The other reached for a carbine and straddled it across his legs. They continued through the heat a long while until they came upon a raggedy, meager-looking fellow whose most prominent features were a huge forehead and tightly boned eyes.

The truck slowed and the men stared with hard vigilance as the fellow in the road called, "Please, stop." As the truck drew close Rawbone saw how its sides had been built partway up with a protective casing made from thin sheets of metal and painted in broad letters down the length of that casing on each side of the truck body were the words AMERICAN PARTHENON.

"Aye, brothers," said Rawbone as the truck finally braked. "It's Christian of you to stop. I lost my mount there in the hills." He pointed with his derby to a saddle and bridle lying by the side of the road. "I could use a ride and as for being a bummer"-he took from the inside lip of his filthy derby paper money-"I'll pay whatever it's worth to touch down in civilization."

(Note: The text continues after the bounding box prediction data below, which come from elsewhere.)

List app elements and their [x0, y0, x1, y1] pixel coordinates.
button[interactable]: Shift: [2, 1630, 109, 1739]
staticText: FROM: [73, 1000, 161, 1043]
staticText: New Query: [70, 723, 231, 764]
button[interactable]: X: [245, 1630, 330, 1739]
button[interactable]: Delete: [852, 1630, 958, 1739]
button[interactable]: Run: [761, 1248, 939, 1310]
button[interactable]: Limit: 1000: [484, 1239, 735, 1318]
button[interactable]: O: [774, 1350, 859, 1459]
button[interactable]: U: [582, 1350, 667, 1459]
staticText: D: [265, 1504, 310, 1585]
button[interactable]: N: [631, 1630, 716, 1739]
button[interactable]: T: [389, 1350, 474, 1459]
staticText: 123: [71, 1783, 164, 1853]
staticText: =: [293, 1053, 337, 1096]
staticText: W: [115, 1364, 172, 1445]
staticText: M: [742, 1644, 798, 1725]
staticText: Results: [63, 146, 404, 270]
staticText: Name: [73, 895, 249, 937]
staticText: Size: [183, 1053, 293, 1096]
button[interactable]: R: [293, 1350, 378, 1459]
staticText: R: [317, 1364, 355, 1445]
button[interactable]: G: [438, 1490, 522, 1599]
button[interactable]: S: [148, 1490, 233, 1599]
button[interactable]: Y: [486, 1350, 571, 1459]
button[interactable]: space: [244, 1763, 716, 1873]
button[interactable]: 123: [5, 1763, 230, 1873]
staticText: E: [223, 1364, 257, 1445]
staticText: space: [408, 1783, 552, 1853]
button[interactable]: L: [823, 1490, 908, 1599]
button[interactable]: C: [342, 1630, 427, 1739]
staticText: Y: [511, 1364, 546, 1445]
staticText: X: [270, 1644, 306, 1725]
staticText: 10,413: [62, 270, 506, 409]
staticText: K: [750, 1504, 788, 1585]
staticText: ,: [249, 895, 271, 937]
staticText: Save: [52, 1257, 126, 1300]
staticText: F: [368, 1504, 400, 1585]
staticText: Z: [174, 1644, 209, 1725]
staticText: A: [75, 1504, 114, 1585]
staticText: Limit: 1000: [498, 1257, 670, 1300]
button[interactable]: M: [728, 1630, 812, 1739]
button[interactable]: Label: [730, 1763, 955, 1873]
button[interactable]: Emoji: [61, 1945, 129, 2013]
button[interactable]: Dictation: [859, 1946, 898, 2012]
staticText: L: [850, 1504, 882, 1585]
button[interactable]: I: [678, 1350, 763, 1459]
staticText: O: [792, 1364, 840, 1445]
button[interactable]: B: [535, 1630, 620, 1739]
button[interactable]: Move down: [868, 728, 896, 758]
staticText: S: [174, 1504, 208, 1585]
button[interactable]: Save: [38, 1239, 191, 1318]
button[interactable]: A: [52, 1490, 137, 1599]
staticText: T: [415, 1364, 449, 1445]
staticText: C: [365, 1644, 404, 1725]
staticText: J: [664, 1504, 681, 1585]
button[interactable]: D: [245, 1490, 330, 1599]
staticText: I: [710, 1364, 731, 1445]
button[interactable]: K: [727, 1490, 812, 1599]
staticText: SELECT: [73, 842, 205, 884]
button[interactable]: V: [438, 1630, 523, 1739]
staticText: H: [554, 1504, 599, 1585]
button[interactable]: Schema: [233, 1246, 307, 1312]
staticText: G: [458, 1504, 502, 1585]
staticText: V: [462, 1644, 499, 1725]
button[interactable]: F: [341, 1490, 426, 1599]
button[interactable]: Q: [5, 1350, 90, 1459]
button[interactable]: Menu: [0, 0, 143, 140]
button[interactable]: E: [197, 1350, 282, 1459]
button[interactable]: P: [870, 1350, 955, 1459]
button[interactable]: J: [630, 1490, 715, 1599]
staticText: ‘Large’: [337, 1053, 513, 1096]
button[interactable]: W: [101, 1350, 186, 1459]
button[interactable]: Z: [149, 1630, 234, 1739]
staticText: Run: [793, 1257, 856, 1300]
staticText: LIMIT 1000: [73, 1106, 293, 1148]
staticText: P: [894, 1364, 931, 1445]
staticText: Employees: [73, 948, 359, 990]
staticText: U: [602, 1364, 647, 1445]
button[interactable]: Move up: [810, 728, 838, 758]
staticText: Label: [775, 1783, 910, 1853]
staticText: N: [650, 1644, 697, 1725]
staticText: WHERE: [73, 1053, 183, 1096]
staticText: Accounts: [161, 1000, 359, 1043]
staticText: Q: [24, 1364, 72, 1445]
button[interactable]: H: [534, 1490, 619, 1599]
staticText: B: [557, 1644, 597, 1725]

The men in the cab glanced at each other, weighing out their reservations. The driver, a heavy, tired-looking fellow, waved him up.

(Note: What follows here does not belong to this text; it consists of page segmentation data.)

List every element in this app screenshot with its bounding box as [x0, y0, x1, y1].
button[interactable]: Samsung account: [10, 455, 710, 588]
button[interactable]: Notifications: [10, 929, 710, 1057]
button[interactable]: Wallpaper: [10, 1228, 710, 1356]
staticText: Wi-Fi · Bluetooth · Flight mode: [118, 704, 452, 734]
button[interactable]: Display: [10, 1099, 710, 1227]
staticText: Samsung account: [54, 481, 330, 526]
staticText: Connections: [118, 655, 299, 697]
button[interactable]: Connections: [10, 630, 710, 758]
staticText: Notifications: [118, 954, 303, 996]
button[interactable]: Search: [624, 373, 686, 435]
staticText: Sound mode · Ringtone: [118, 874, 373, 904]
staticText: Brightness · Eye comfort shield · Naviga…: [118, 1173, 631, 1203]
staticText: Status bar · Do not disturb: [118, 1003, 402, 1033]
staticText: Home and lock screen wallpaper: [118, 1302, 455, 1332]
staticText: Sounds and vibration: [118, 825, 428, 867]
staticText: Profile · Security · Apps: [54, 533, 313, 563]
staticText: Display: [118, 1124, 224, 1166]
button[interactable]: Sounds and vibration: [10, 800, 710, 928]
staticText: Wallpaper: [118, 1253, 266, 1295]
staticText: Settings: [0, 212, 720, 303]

RAWBONE WAS PERCHED upon the flatbed right behind the open cab. He was neither a tall man nor powerful. On the contrary, he was lean to the point of gauntness and his eyes were the color of some coming gale.

"So," he said, tapping his knuckles against one of the lashed crates, "what are ya carrying?"

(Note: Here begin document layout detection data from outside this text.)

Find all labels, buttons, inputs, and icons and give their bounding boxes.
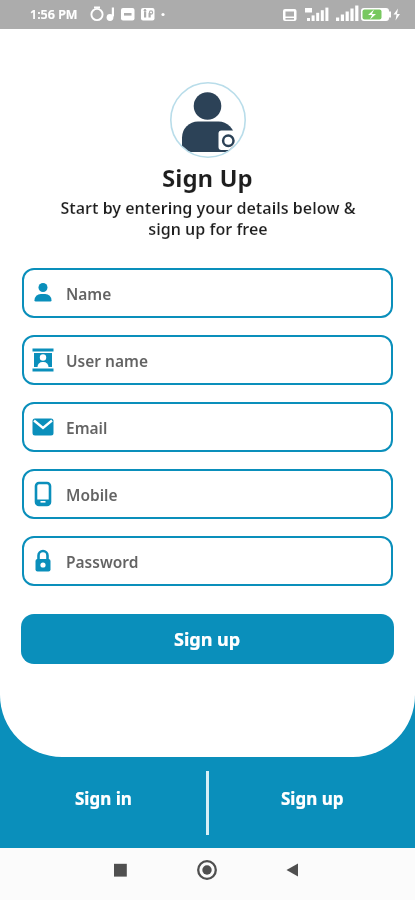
staticText: Sign Up	[162, 161, 253, 194]
button[interactable]	[139, 848, 277, 900]
staticText: Name	[66, 283, 112, 304]
button[interactable]: Mobile	[22, 469, 393, 519]
staticText: Sign in	[75, 787, 132, 810]
staticText: Sign up	[174, 627, 241, 652]
staticText: Password	[66, 551, 139, 572]
staticText: Start by entering your details below & s…	[60, 197, 356, 240]
button[interactable]: Sign in	[0, 757, 206, 848]
button[interactable]: Name	[22, 268, 393, 318]
button[interactable]: User name	[22, 335, 393, 385]
staticText: Email	[66, 417, 108, 438]
button[interactable]	[277, 848, 415, 900]
button[interactable]: Password	[22, 536, 393, 586]
button[interactable]	[0, 848, 139, 900]
button[interactable]: Sign up	[209, 757, 415, 848]
button[interactable]: Email	[22, 402, 393, 452]
staticText: Sign up	[281, 787, 344, 810]
staticText: User name	[66, 350, 148, 371]
staticText: 1:56 PM	[30, 6, 78, 23]
staticText: Mobile	[66, 484, 118, 505]
button[interactable]: Sign up	[21, 614, 394, 664]
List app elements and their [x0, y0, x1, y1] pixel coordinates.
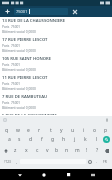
button[interactable]: z: [10, 145, 21, 156]
staticText: FR: [103, 160, 107, 164]
button[interactable]: y: [56, 123, 67, 134]
button[interactable]: ?123: [2, 156, 13, 167]
staticText: n: [65, 147, 69, 154]
staticText: i: [83, 127, 85, 134]
staticText: Paris 75001: [2, 44, 21, 48]
button[interactable]: 11 RUE PIERRE LESCOT: [0, 74, 112, 93]
button[interactable]: d: [25, 134, 36, 145]
button[interactable]: Settings: [86, 156, 94, 167]
button[interactable]: o: [89, 123, 100, 134]
button[interactable]: e: [23, 123, 34, 134]
staticText: b: [55, 147, 59, 154]
button[interactable]: Clear: [70, 7, 79, 16]
staticText: c: [36, 147, 39, 154]
staticText: Paris 75001: [2, 101, 21, 105]
button[interactable]: r: [34, 123, 45, 134]
button[interactable]: s: [14, 134, 25, 145]
button[interactable]: 13 RUE DE LA CHAUSSONNIERE: [0, 17, 112, 36]
staticText: x: [25, 147, 28, 154]
button[interactable]: Home: [38, 169, 49, 180]
staticText: g: [51, 136, 55, 143]
button[interactable]: n: [62, 145, 72, 156]
button[interactable]: v: [42, 145, 52, 156]
button[interactable]: g: [47, 134, 58, 145]
button[interactable]: FR: [100, 156, 110, 167]
button[interactable]: Comma: [13, 156, 20, 167]
button[interactable]: 7 RUE DE RAMBUTEAU: [0, 93, 112, 112]
staticText: ?123: [4, 160, 11, 164]
staticText: p: [104, 127, 108, 134]
staticText: m: [75, 147, 80, 154]
staticText: f: [41, 136, 43, 143]
staticText: 13 RUE DE LA CHAUSSONNIERE: [2, 18, 66, 24]
staticText: 5 RUE DE LA COSSONNERIE: [2, 113, 57, 115]
button[interactable]: k: [80, 134, 91, 145]
button[interactable]: b: [52, 145, 62, 156]
staticText: u: [71, 127, 75, 134]
staticText: v: [46, 147, 49, 154]
button[interactable]: 17 RUE PIERRE LESCOT: [0, 36, 112, 55]
button[interactable]: m: [72, 145, 82, 156]
button[interactable]: j: [69, 134, 80, 145]
button[interactable]: x: [21, 145, 32, 156]
button[interactable]: a: [4, 134, 14, 145]
button[interactable]: h: [58, 134, 69, 145]
staticText: w: [16, 127, 20, 134]
button[interactable]: p: [100, 123, 111, 134]
staticText: 105 RUE SAINT HONORE: [2, 56, 52, 62]
button[interactable]: u: [67, 123, 78, 134]
staticText: h: [62, 136, 66, 143]
staticText: Paris 75001: [2, 63, 21, 67]
staticText: Paris 75001: [2, 25, 21, 29]
button[interactable]: Recents: [63, 169, 74, 180]
staticText: 75001: [16, 9, 28, 14]
staticText: Bâtiment social 0,0000: [2, 68, 36, 72]
staticText: Bâtiment social 0,0000: [2, 49, 36, 53]
button[interactable]: Backspace: [102, 145, 111, 156]
button[interactable]: w: [12, 123, 23, 134]
button[interactable]: Add: [3, 7, 12, 16]
staticText: d: [29, 136, 33, 143]
button[interactable]: Shift: [1, 145, 10, 156]
staticText: l: [96, 136, 98, 143]
staticText: Bâtiment social 0,0000: [2, 87, 36, 91]
staticText: !: [86, 147, 88, 154]
staticText: ,: [16, 159, 18, 164]
staticText: t: [50, 127, 52, 134]
staticText: z: [14, 147, 17, 154]
staticText: 11 RUE PIERRE LESCOT: [2, 75, 48, 81]
staticText: Paris 75001: [2, 82, 21, 86]
staticText: Bâtiment social 0,0000: [2, 106, 36, 110]
button[interactable]: Switch keyboard: [87, 169, 98, 180]
staticText: Bâtiment social 0,0000: [2, 30, 36, 34]
button[interactable]: !: [82, 145, 92, 156]
button[interactable]: l: [91, 134, 102, 145]
button[interactable]: i: [78, 123, 89, 134]
staticText: s: [18, 136, 21, 143]
button[interactable]: 105 RUE SAINT HONORE: [0, 55, 112, 74]
staticText: 7 RUE DE RAMBUTEAU: [2, 94, 48, 100]
button[interactable]: Emoji: [3, 118, 7, 122]
staticText: r: [38, 127, 41, 134]
staticText: 17 RUE PIERRE LESCOT: [2, 37, 48, 43]
staticText: k: [84, 136, 87, 143]
staticText: a: [8, 136, 11, 143]
staticText: j: [74, 136, 76, 143]
staticText: o: [93, 127, 97, 134]
button[interactable]: 75001: [14, 8, 68, 15]
staticText: y: [60, 127, 63, 134]
button[interactable]: More options: [105, 118, 109, 122]
staticText: ?: [96, 147, 99, 154]
button[interactable]: f: [36, 134, 47, 145]
button[interactable]: Back: [14, 169, 25, 180]
button[interactable]: 5 RUE DE LA COSSONNERIE: [0, 112, 112, 116]
button[interactable]: Search: [102, 134, 111, 145]
button[interactable]: t: [45, 123, 56, 134]
button[interactable]: c: [32, 145, 42, 156]
staticText: q: [5, 127, 9, 134]
button[interactable]: q: [1, 123, 12, 134]
staticText: e: [27, 127, 30, 134]
button[interactable]: ?: [92, 145, 102, 156]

"The makings of an icehouse to be built in El Paso that was wrongly shipped to Sierra Blanca."

From his frayed coat Rawbone took a flask and opened it. "I'll bet," he said, offering the men a drink, "when you first saw me you thought I was a breath of trouble."

The man beside the driver took the flask and drank. "We had a passing moment."

"Brothers," said Rawbone. "I've lived an unchristian life from time to time for sure. You might say I've sipped at perdition more than once." The driver drank and passed the flask back to Rawbone. "But God has seen fit to whisper a warning."

The truck slumped and rose along that pitted road into the haze of the desert slow and cumbersome while Rawbone, passing the flask again so the others might drink, listened and watched as his companions commiserated and complained about the coming revolution to the south. How with all that poverty and upheaval the Mex were now crossing the border in woeful numbers to steal jobs and insinuate themselves into the well-being of a culture that despised them. Them, with their fleshy skin and stinkin' food and brown filth and guttery lifestyle that harbored deficiencies and crime, them who meant to leech on the nation like a storm of poison.

"Well," said the driver, to all this, "God has a long memory."

Rawbone said little, preferring silence, and watching the flask go back and forth. In truth, to him, the nation meant nothing and race even less. He was the specificity of the flesh. All survive and live, and beyond that there was only death.

And yet, somewhere within this immoral selfishness there existed an outlaw place that would not die no matter how he tried to destroy it. It was like some ancient rune imprinted upon his being or a halfforgotten melody coming through the darkness.

The Mexican woman he'd married and left behind without so much as a word, the child he abandoned with one turn of a phrase. They existed yet in the sentimental mist that murdered him with quiet nightmares.

"Stop the truck," said the man beside the driver. "I'm feelin' bad."

He looked it. There was a pallor to him and a sweat ringing his temples. As the rig braked he stepped from the cab with an uncertain motion and started off carrying his carbine by its shoulder strap so it near dragged along the ground. His steps began to be dazed and then he fell and Rawbone jumped from the back and was over him before the driver could disembark.